(SUPPLIED MATERIAL)
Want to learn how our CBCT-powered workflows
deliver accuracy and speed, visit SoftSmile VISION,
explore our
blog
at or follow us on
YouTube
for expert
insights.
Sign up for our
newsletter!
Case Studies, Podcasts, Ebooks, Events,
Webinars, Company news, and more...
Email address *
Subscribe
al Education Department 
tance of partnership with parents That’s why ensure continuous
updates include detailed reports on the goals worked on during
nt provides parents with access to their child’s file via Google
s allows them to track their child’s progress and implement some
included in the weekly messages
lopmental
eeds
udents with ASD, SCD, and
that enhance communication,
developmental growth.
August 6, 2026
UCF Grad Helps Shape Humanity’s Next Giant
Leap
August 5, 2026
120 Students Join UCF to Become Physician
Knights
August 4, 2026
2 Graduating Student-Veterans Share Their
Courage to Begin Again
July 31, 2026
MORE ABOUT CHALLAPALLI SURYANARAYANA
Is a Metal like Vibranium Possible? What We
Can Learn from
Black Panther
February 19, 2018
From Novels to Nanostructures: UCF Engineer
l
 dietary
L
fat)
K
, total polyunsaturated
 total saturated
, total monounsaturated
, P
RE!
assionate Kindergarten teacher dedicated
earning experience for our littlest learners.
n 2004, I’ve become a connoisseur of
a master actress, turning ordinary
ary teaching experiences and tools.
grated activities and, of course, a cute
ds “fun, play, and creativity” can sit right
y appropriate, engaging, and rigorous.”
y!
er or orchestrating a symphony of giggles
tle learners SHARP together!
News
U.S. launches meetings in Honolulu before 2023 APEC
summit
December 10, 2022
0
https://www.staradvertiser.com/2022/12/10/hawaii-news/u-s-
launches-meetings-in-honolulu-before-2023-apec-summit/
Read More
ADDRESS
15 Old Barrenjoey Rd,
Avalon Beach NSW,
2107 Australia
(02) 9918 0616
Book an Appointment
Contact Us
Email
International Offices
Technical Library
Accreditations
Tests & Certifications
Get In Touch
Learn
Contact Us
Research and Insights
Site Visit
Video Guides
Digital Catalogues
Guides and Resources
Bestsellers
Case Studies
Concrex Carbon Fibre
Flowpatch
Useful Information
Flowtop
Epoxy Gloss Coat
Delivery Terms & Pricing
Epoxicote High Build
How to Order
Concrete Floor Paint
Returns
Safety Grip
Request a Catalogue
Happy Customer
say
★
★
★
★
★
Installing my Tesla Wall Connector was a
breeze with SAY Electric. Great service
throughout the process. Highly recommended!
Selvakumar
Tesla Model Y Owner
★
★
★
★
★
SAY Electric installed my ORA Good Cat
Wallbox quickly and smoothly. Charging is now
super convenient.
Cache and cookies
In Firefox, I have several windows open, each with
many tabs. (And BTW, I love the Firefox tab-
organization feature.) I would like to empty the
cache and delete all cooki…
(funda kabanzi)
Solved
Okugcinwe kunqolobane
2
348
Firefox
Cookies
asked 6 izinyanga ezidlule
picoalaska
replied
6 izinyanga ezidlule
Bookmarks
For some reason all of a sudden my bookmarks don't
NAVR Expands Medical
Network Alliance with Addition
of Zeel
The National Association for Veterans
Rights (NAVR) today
(End SUPPLIED MATERIAL)
# ACTIVITY
Looking at the data above, return every line from the one with "UCF Grad Helps Shape Humanity’s Next Giant" down to the one with "can sit right", exactly and inclusively.

# ANSWER BELOW
UCF Grad Helps Shape Humanity’s Next Giant
Leap
August 5, 2026
120 Students Join UCF to Become Physician
Knights
August 4, 2026
2 Graduating Student-Veterans Share Their
Courage to Begin Again
July 31, 2026
MORE ABOUT CHALLAPALLI SURYANARAYANA
Is a Metal like Vibranium Possible? What We
Can Learn from
Black Panther
February 19, 2018
From Novels to Nanostructures: UCF Engineer
l
 dietary
L
fat)
K
, total polyunsaturated
 total saturated
, total monounsaturated
, P
RE!
assionate Kindergarten teacher dedicated
earning experience for our littlest learners.
n 2004, I’ve become a connoisseur of
a master actress, turning ordinary
ary teaching experiences and tools.
grated activities and, of course, a cute
ds “fun, play, and creativity” can sit right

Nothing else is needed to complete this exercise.